Mi sono accorto di averla letta con piacere, questa nuova avventura di Hap e Leonard che poi così nuova non è. Avevamo lasciato i nostri amici circa nove mesi fa con Bastardi in salsa rossa, il decimo capitolo delle loro indagini, anche se in mezzo alle loro avventure più importanti ci sono tanti racconti che li hanno come protagonisti, racconti che, a dar retta alloro creatore, sono fra le cose migliori del duoNon siamo ai picchi di Lansdale, questo è sicuro. C’è più mestiere che fantasia, questo è altrettanto sicuro. Le storie sono sempre più sarcastiche e meno ironiche, questo lo penso, più ciniche e meno fantasiose, sì sì. Ma va bene così. Chiedere originalità e sorprese a un amico che viene a trovarti un paio di volte l’anno da venti forse trent’anni è una gran pretesa.
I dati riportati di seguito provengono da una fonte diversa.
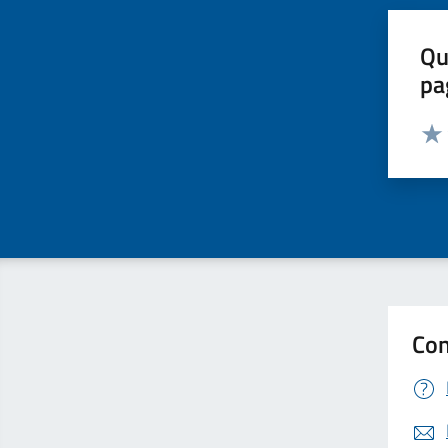
Qu
pa
Valut
Valu
Con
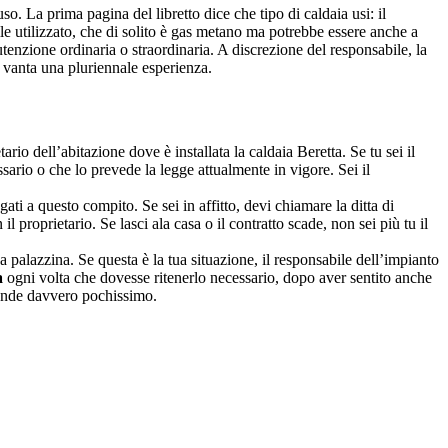
. La prima pagina del libretto dice che tipo di caldaia usi: il
ile utilizzato, che di solito è gas metano ma potrebbe essere anche a
enzione ordinaria o straordinaria. A discrezione del responsabile, la
he vanta una pluriennale esperienza.
ario dell’abitazione dove è installata la caldaia Beretta. Se tu sei il
sario o che lo prevede la legge attualmente in vigore. Sei il
legati a questo compito. Se sei in affitto, devi chiamare la ditta di
 il proprietario. Se lasci ala casa o il contratto scade, non sei più tu il
palazzina. Se questa è la tua situazione, il responsabile dell’impianto
a
ogni volta che dovesse ritenerlo necessario, dopo aver sentito anche
spende davvero pochissimo.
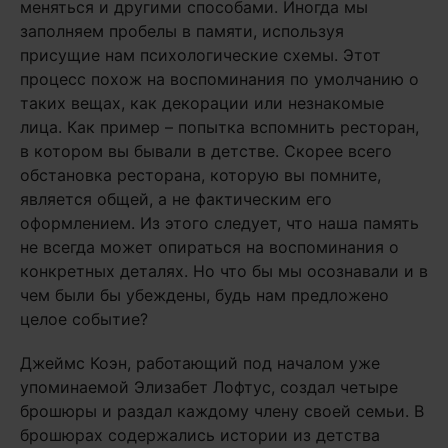
меняться и другими способами. Иногда мы
заполняем пробелы в памяти, используя
присущие нам психологические схемы. Этот
процесс похож на воспоминания по умолчанию о
таких вещах, как декорации или незнакомые
лица. Как пример – попытка вспомнить ресторан,
в котором вы бывали в детстве. Скорее всего
обстановка ресторана, которую вы помните,
является общей, а не фактическим его
оформлением. Из этого следует, что наша память
не всегда может опираться на воспоминания о
конкретных деталях. Но что бы мы осознавали и в
чем были бы убеждены, будь нам предложено
целое событие?
Джеймс Коэн, работающий под началом уже
упоминаемой Элизабет Лофтус, создал четыре
брошюры и раздал каждому члену своей семьи. В
брошюрах содержались истории из детства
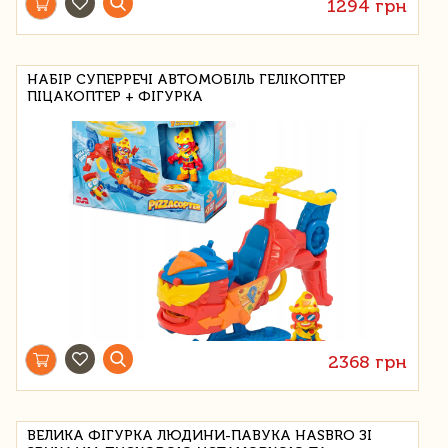
1294 грн
НАБІР СУПЕРРЕЧІ АВТОМОБІЛЬ ГЕЛІКОПТЕР
ПІЦАКОПТЕР + ФІГУРКА
2368 грн
ВЕЛИКА ФІГУРКА ЛЮДИНИ-ПАВУКА HASBRO ЗІ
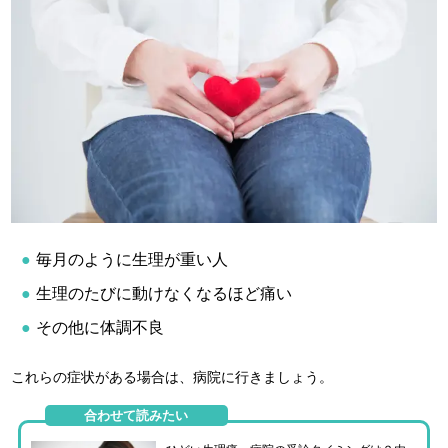
毎月のように生理が重い人
生理のたびに動けなくなるほど痛い
その他に体調不良
これらの症状がある場合は、病院に行きましょう。
合わせて読みたい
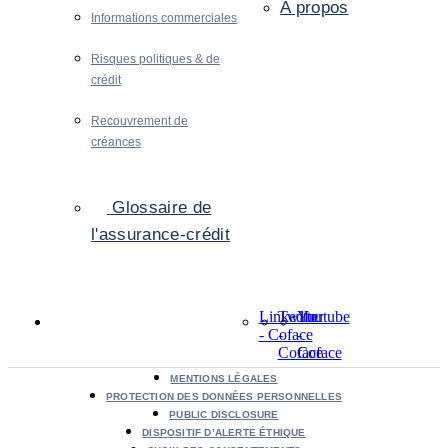
A propos
Informations commerciales
Risques politiques & de
crédit
Recouvrement de
créances
Glossaire de
l'assurance-crédit
LinkedIn
Twitter
Youtube
- Coface
-
-
Coface
Coface
MENTIONS LÉGALES
PROTECTION DES DONNÉES PERSONNELLES
PUBLIC DISCLOSURE
DISPOSITIF D’ALERTE ÉTHIQUE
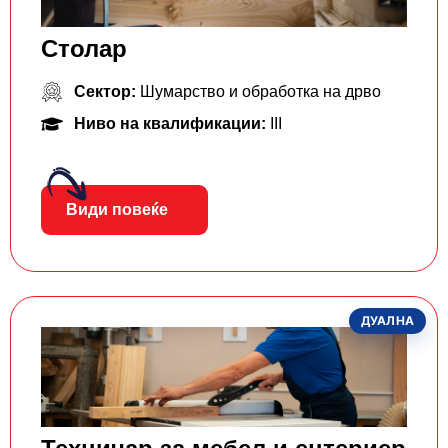
Столар
Сектор:
Шумарство и обработка на дрво
Ниво на квалификации:
III
Види повеќе
ДУАЛНА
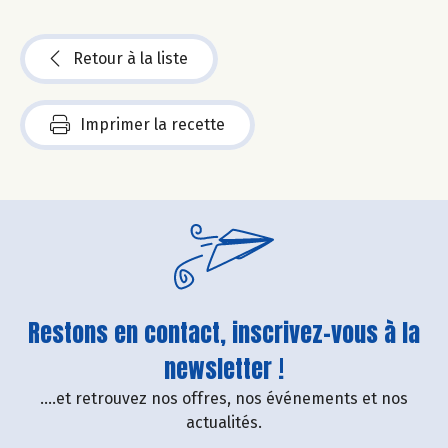
Retour à la liste
Imprimer la recette
Restons en contact, inscrivez-vous à la
newsletter !
....et retrouvez nos offres, nos événements et nos
actualités.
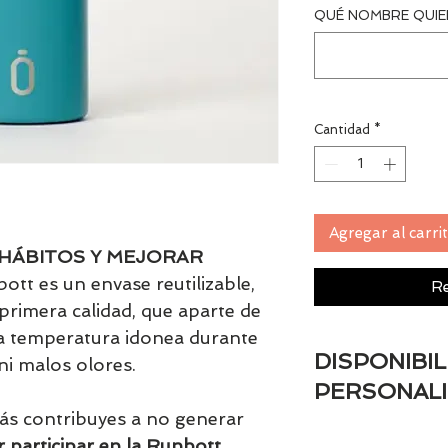
QUÉ NOMBRE QUIER
Cantidad
*
Agregar al carri
 HÁBITOS Y MEJORAR
ott es un envase reutilizable,
Re
primera calidad, que aparte de
la temperatura idonea durante
DISPONIBI
ni malos olores.
PERSONAL
más contribuyes a no generar
Si el artículo es 
r participar en la Runbott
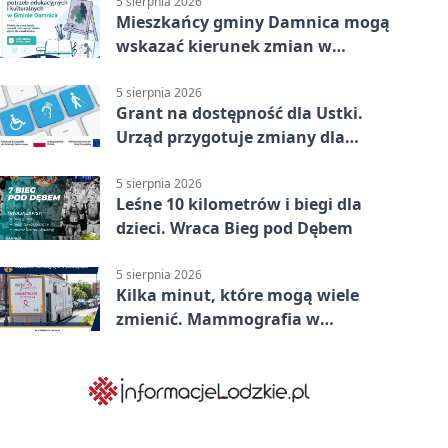
5 sierpnia 2026
Mieszkańcy gminy Damnica mogą
wskazać kierunek zmian w
kulturze
5 sierpnia 2026
Grant na dostępność dla Ustki.
Urząd przygotuje zmiany dla
mieszkańców
5 sierpnia 2026
Leśne 10 kilometrów i biegi dla
dzieci. Wraca Bieg pod Dębem
5 sierpnia 2026
Kilka minut, które mogą wiele
zmienić. Mammografia w
Główczycach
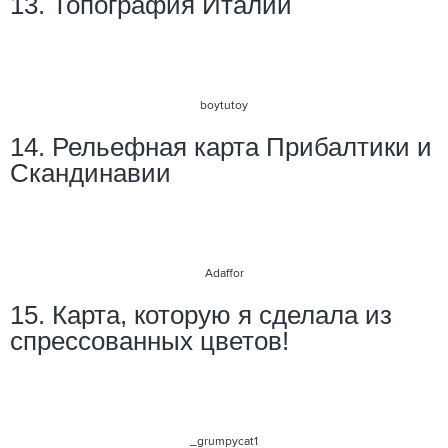
13. Топография Италии
boytutoy
14. Рельефная карта Прибалтики и
Скандинавии
Adaffor
15. Карта, которую я сделала из
спрессованных цветов!
_grumpycat1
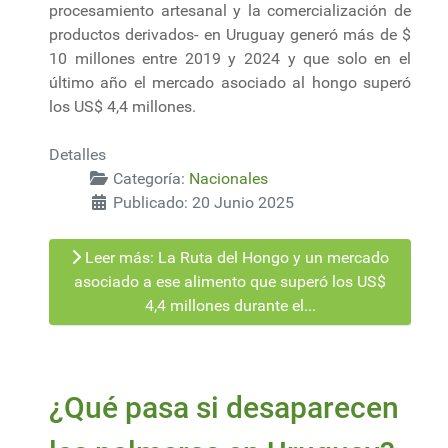
procesamiento artesanal y la comercialización de
productos derivados- en Uruguay generó más de $
10 millones entre 2019 y 2024 y que solo en el
último año el mercado asociado al hongo superó
los US$ 4,4 millones.
Detalles
Categoría:
Nacionales
Publicado: 20 Junio 2025
Leer más: La Ruta del Hongo y un mercado
asociado a ese alimento que superó los US$
4,4 millones durante el...
¿Qué pasa si desaparecen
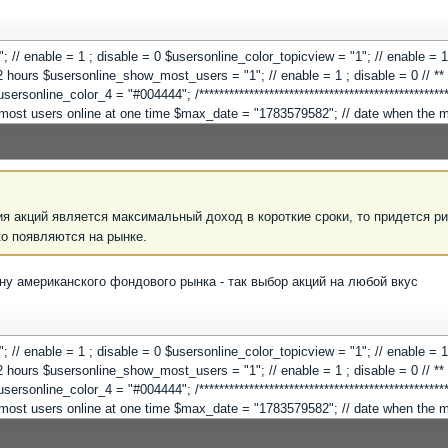
 "1"; // enable = 1 ; disable = 0 $usersonline_color_topicview = "1"; // enable =
hours $usersonline_show_most_users = "1"; // enable = 1 ; disable = 0 // ** Co
online_color_4 = "#004444"; /**************************************************
"; // most users online at one time $max_date = "1783579582"; // date when the
я акций является максимальный доход в короткие сроки, то придется ри
ко появляются на рынке.
ону американского фондового рынка - так выбор акций на любой вкус
 "1"; // enable = 1 ; disable = 0 $usersonline_color_topicview = "1"; // enable =
hours $usersonline_show_most_users = "1"; // enable = 1 ; disable = 0 // ** Co
online_color_4 = "#004444"; /**************************************************
"; // most users online at one time $max_date = "1783579582"; // date when the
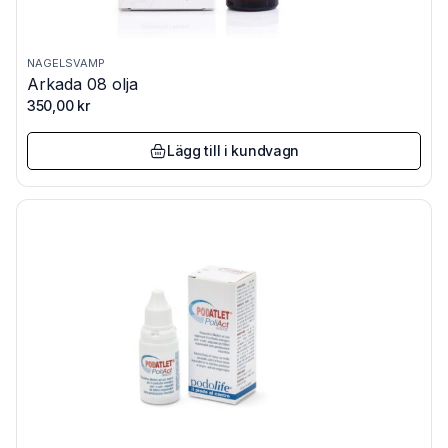
NAGELSVAMP
Arkada 08 olja
350,00
kr
Lägg till i kundvagn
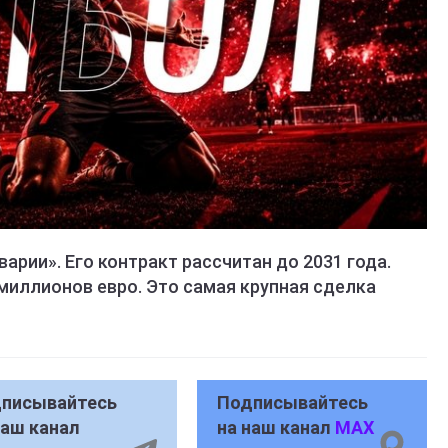
арии». Его контракт рассчитан до 2031 года.
миллионов евро. Это самая крупная сделка
писывайтесь
Подписывайтесь
наш канал
на наш канал
MAX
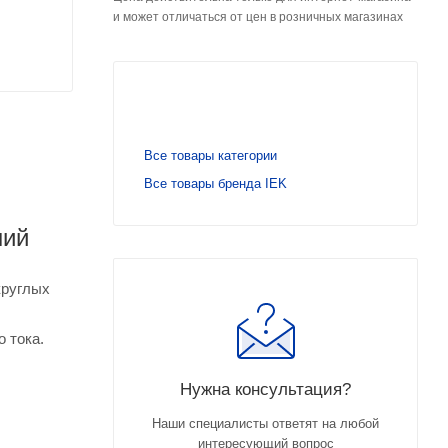
и может отличаться от цен в розничных магазинах
Все товары категории
Все товары бренда IEK
ний
круглых
 тока.
Нужна консультация?
Наши специалисты ответят на любой
интересующий вопрос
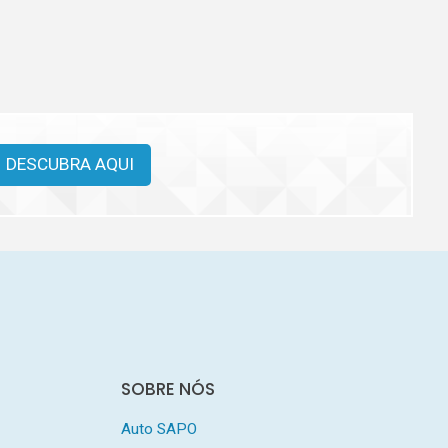
DESCUBRA AQUI
SOBRE NÓS
Auto SAPO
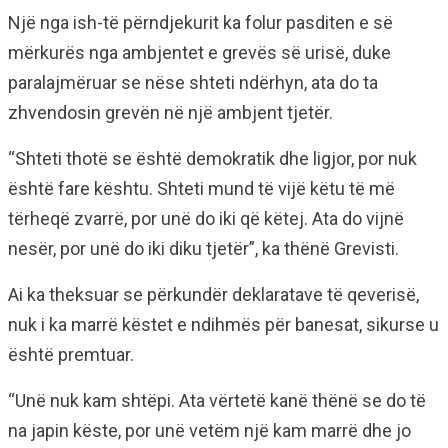
Një nga ish-të përndjekurit ka folur pasditen e së
mërkurës nga ambjentet e grevës së urisë, duke
paralajmëruar se nëse shteti ndërhyn, ata do ta
zhvendosin grevën në një ambjent tjetër.
“Shteti thotë se është demokratik dhe ligjor, por nuk
është fare kështu. Shteti mund të vijë këtu të më
tërheqë zvarrë, por unë do iki që këtej. Ata do vijnë
nesër, por unë do iki diku tjetër”, ka thënë Grevisti.
Ai ka theksuar se përkundër deklaratave të qeverisë,
nuk i ka marrë këstet e ndihmës për banesat, sikurse u
është premtuar.
“Unë nuk kam shtëpi. Ata vërtetë kanë thënë se do të
na japin këste, por unë vetëm një kam marrë dhe jo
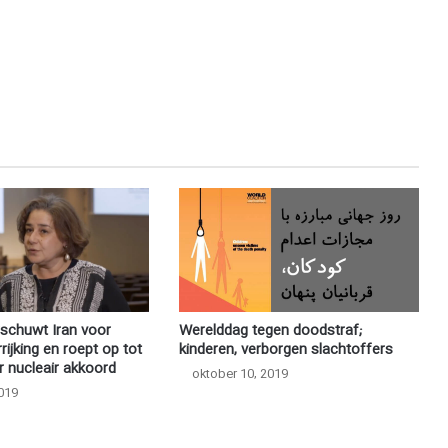
rschuwt Iran voor
Werelddag tegen doodstraf;
rrijking en roept op tot
kinderen, verborgen slachtoffers
r nucleair akkoord
oktober 10, 2019
019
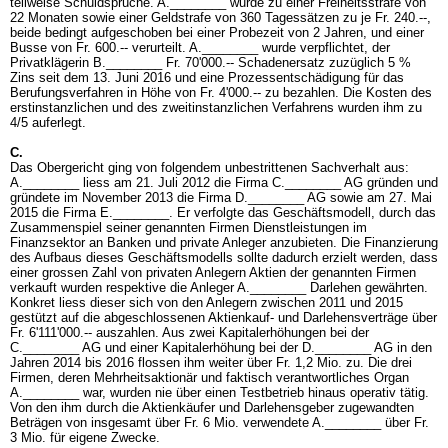
teilweise Schuldsprüche. A.________ wurde zu einer Freiheitsstrafe von
22 Monaten sowie einer Geldstrafe von 360 Tagessätzen zu je Fr. 240.--,
beide bedingt aufgeschoben bei einer Probezeit von 2 Jahren, und einer
Busse von Fr. 600.-- verurteilt. A.________ wurde verpflichtet, der
Privatklägerin B.________ Fr. 70'000.-- Schadenersatz zuzüglich 5 %
Zins seit dem 13. Juni 2016 und eine Prozessentschädigung für das
Berufungsverfahren in Höhe von Fr. 4'000.-- zu bezahlen. Die Kosten des
erstinstanzlichen und des zweitinstanzlichen Verfahrens wurden ihm zu
4/5 auferlegt.
C.
Das Obergericht ging von folgendem unbestrittenen Sachverhalt aus:
A.________ liess am 21. Juli 2012 die Firma C.________ AG gründen und
gründete im November 2013 die Firma D.________ AG sowie am 27. Mai
2015 die Firma E.________. Er verfolgte das Geschäftsmodell, durch das
Zusammenspiel seiner genannten Firmen Dienstleistungen im
Finanzsektor an Banken und private Anleger anzubieten. Die Finanzierung
des Aufbaus dieses Geschäftsmodells sollte dadurch erzielt werden, dass
einer grossen Zahl von privaten Anlegern Aktien der genannten Firmen
verkauft wurden respektive die Anleger A.________ Darlehen gewährten.
Konkret liess dieser sich von den Anlegern zwischen 2011 und 2015
gestützt auf die abgeschlossenen Aktienkauf- und Darlehensverträge über
Fr. 6'111'000.-- auszahlen. Aus zwei Kapitalerhöhungen bei der
C.________ AG und einer Kapitalerhöhung bei der D.________ AG in den
Jahren 2014 bis 2016 flossen ihm weiter über Fr. 1,2 Mio. zu. Die drei
Firmen, deren Mehrheitsaktionär und faktisch verantwortliches Organ
A.________ war, wurden nie über einen Testbetrieb hinaus operativ tätig.
Von den ihm durch die Aktienkäufer und Darlehensgeber zugewandten
Beträgen von insgesamt über Fr. 6 Mio. verwendete A.________ über Fr.
3 Mio. für eigene Zwecke.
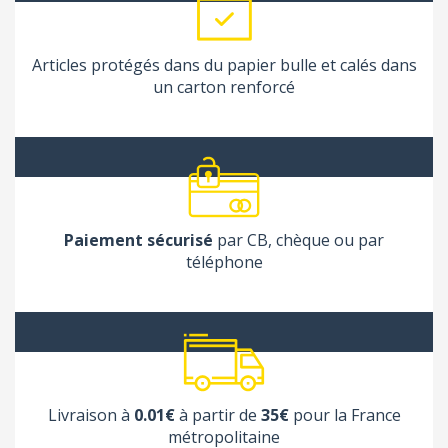
Articles protégés dans du papier bulle et calés dans
un carton renforcé
Paiement sécurisé
par CB, chèque ou par
téléphone
Livraison à
0.01€
à partir de
35€
pour la France
métropolitaine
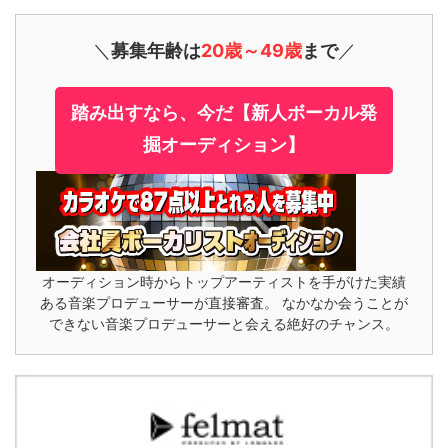
＼
募集年齢は
20歳～49歳
まで
／
踏み出すなら、今だ【新人ボーカル発
掘オーディション】
オーディション時からトップアーティストを手がけた実績
ある音楽プロデューサーが直接審査。 なかなか会うことが
できない音楽プロデューサーと会える絶好のチャンス。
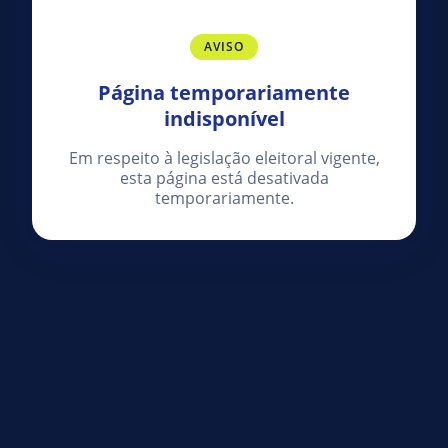
AVISO
Página temporariamente
indisponível
Em respeito à legislação eleitoral vigente,
esta página está desativada
temporariamente.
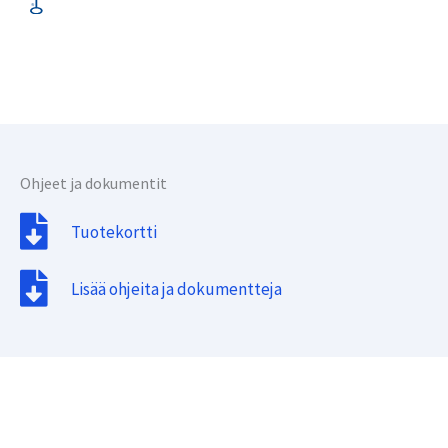
Ohjeet ja dokumentit
Tuotekortti
Lisää ohjeita ja dokumentteja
È già bello che, dopo tutto questo tempo, torni ancora a trovarti e, alla fine, non ti lasci la sensazione di averti fatto perdere un’occasione.

Iuri Toffanin

Joe Lansdale Ciclo di Hap & Leo:

Una stagione selvaggia (Savage Season, 1990 – Einaudi, 2006); Mucho Mojo (Mucho Mojo, 1994 – Bompiani); Il mambo degli orsi (Two-Bear Mambo, 1995 – Einaudi, 2001); Bad Chili (Bad Chili, 1997 – Einaudi, 2003); Rumble Tumble (Rumble Tumble, 1998 – Einaudi, 2004); Capitani oltraggiosi (Captains Outrageous, 2001 – Einaudi, 2005); Sotto un cielo cremisi (Vanilla Ride, 2009 – Fanucci, 2009); Devil Red (Devil Red, 2011 – Fanucci, 2010); Honky Tonk Samurai (Honky Tonk Samurai, 2015 – Einaudi, 2015); Bastardi in salsa rossa (Rusty Puppy, 2017 – Einaudi, 2017) e infine Il sorriso di Jackrabbit (Jackrabbit Smile, 2018 – Einaudi, 2018).